Assistant Inspector General of Police
- Incumbent
- Assumed office 30 August 2024
- President: Bola Tinubu
- IGP: Kayode Egbetokun Tunji Disu

Personal details
- Born: 7 October 1968 (age 57) Akatta, Oru East, East Central State, Nigeria (now Imo State, Nigeria)
- Occupation: Police officer

= Benneth Igweh =

Nigerian police officer

Benneth "Ben" Igweh (born 7 October 1968) is a Nigerian police officer and the Assistant Inspector General of Police. He was promoted to this position by the Police Service Commission on 30 August 2024 and was decorated by the Inspector General of Police, Kayode Egbetokun. Prior to this appointment, Benneth Igwe was the 31st Commissioner of Police in the Federal Capital Territory. He attended the senior executive course 45 at the National Institute for Policy and Strategic Studies.
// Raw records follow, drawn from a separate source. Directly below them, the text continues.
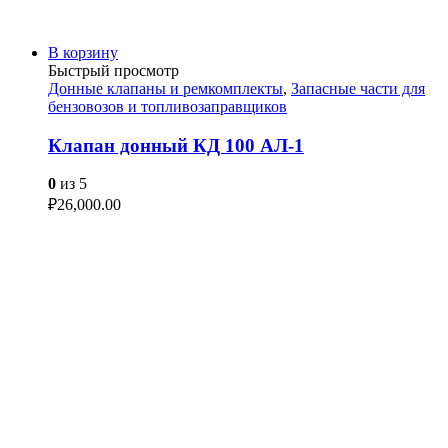
В корзину
Быстрый просмотр
Донные клапаны и ремкомплекты
,
Запасные части для
бензовозов и топливозаправщиков
Клапан донный КД 100 АЛ-1
0
из 5
₽
26,000.00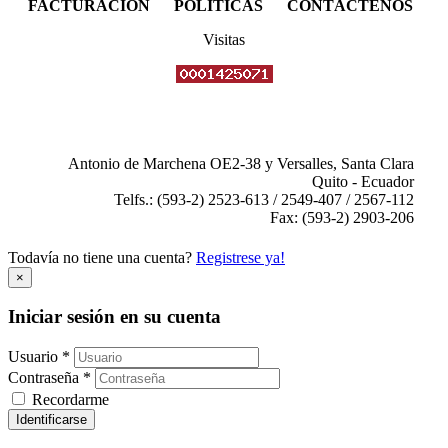
FACTURACIÓN POLÍTICAS CONTÁCTENOS
Visitas
Antonio de Marchena OE2-38 y Versalles, Santa Clara
Quito - Ecuador
Telfs.: (593-2) 2523-613 / 2549-407 / 2567-112
Fax: (593-2) 2903-206
Todavía no tiene una cuenta?
Registrese ya!
×
Iniciar sesión en su cuenta
Usuario *
Contraseña *
Recordarme
Identificarse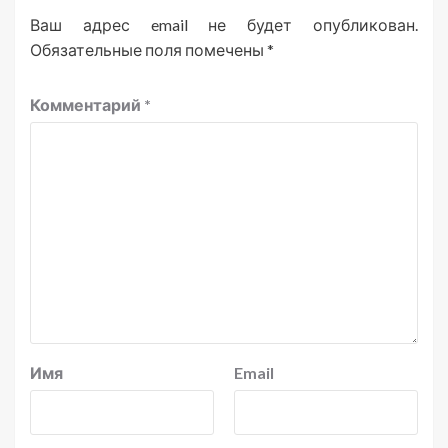
Ваш адрес email не будет опубликован.
Обязательные поля помечены
*
Комментарий
*
Имя
Email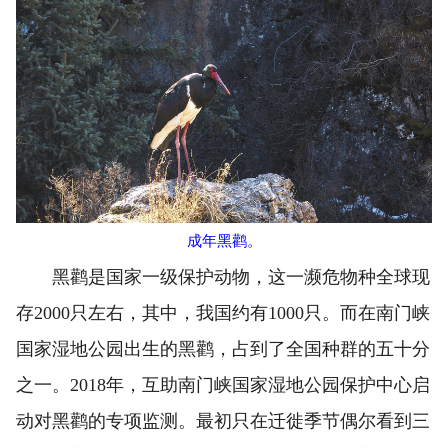
成年黑鹳。
黑鹳是国家一级保护动物，这一濒危物种全球现
存2000只左右，其中，我国约有1000只。而在南门峡
国家湿地公园出生的黑鹳，占到了全国种群的五十分
之一。2018年，互助南门峡国家湿地公园保护中心启
动对黑鹳的专项监测。最初只在迁徙季节偶尔看到三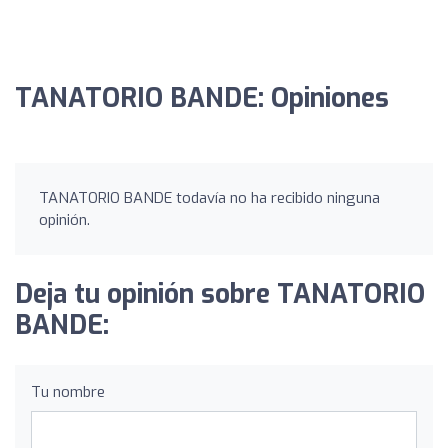
TANATORIO BANDE: Opiniones
TANATORIO BANDE todavía no ha recibido ninguna
opinión.
Deja tu opinión sobre TANATORIO
BANDE:
Tu nombre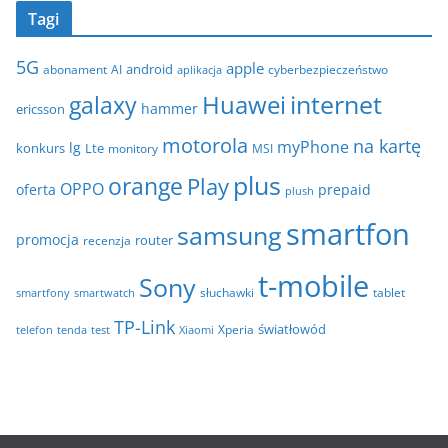
c
i
Tagi
h
e
i
5G
apple
android
abonament
AI
aplikacja
cyberbezpieczeństwo
w
internet
galaxy
Huawei
a
hammer
ericsson
motorola
na kartę
myPhone
lg
konkurs
Lte
MSI
monitory
plus
orange
Play
OPPO
oferta
prepaid
plush
smartfon
samsung
promocja
router
recenzja
t-mobile
Sony
tablet
smartfony
smartwatch
słuchawki
TP-Link
światłowód
Xperia
telefon
test
tenda
Xiaomi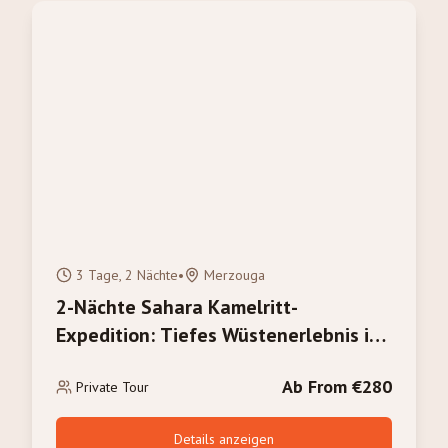
3 Tage, 2 Nächte
•
Merzouga
2-Nächte Sahara Kamelritt-
Expedition: Tiefes Wüstenerlebnis in
Merzouga
Ab From €280
Private Tour
Details anzeigen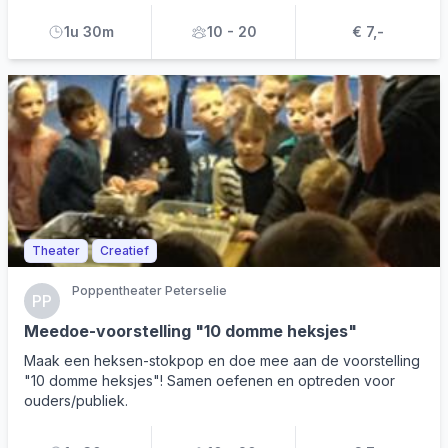
1u 30m
10 - 20
€ 7,-
Theater
Creatief
Poppentheater Peterselie
PP
Meedoe-voorstelling "10 domme heksjes"
Maak een heksen-stokpop en doe mee aan de voorstelling
"10 domme heksjes"! Samen oefenen en optreden voor
ouders/publiek.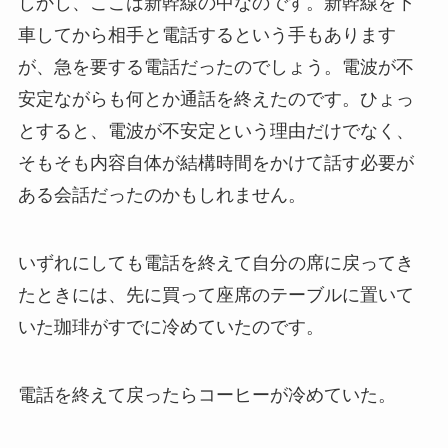
しかし、ここは新幹線の中なのです。新幹線を下
車してから相手と電話するという手もあります
が、急を要する電話だったのでしょう。電波が不
安定ながらも何とか通話を終えたのです。ひょっ
とすると、電波が不安定という理由だけでなく、
そもそも内容自体が結構時間をかけて話す必要が
ある会話だったのかもしれません。
いずれにしても電話を終えて自分の席に戻ってき
たときには、先に買って座席のテーブルに置いて
いた珈琲がすでに冷めていたのです。
電話を終えて戻ったらコーヒーが冷めていた。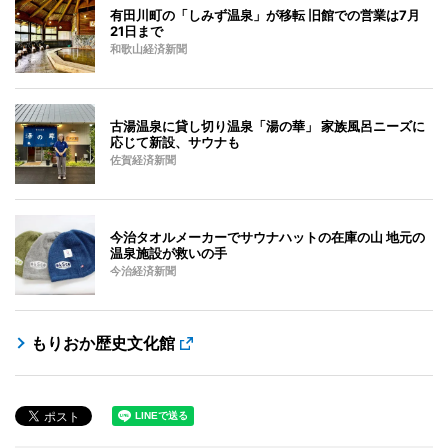
有田川町の「しみず温泉」が移転 旧館での営業は7月
21日まで
和歌山経済新聞
古湯温泉に貸し切り温泉「湯の華」 家族風呂ニーズに
応じて新設、サウナも
佐賀経済新聞
今治タオルメーカーでサウナハットの在庫の山 地元の
温泉施設が救いの手
今治経済新聞
もりおか歴史文化館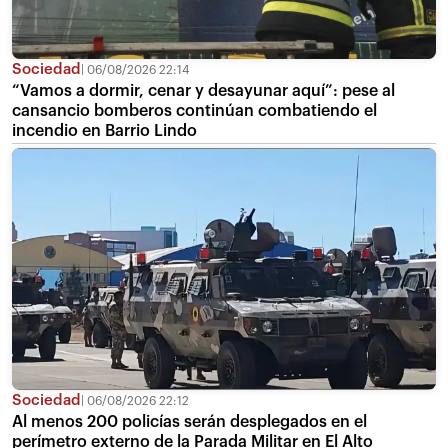
Sociedad
06/08/2026 22:14
“Vamos a dormir, cenar y desayunar aquí”: pese al
cansancio bomberos continúan combatiendo el
incendio en Barrio Lindo
Sociedad
06/08/2026 22:12
Al menos 200 policías serán desplegados en el
perímetro externo de la Parada Militar en El Alto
== Early life and education ==
Igweh is from the Akatta, Oru East local government area in what is now Imo State. He attended the University of Nigeria, where he obtained a degree in Estate Management in July 1991. Igweh furthered his education with a Post-Graduate diploma in Finance and a Master's degree in Banking and Finance.

== Honors ==
Igweh was recognized for his contributions to addressing insecurity in the country's capital by the FCT minister, Nyesom Wike, who conferred an award on him. He was also honored with the FCT Advancement award by a non-governmental body, Parliamentary Group, and described as the "Most Creative and Oriented Man of the Year 2024".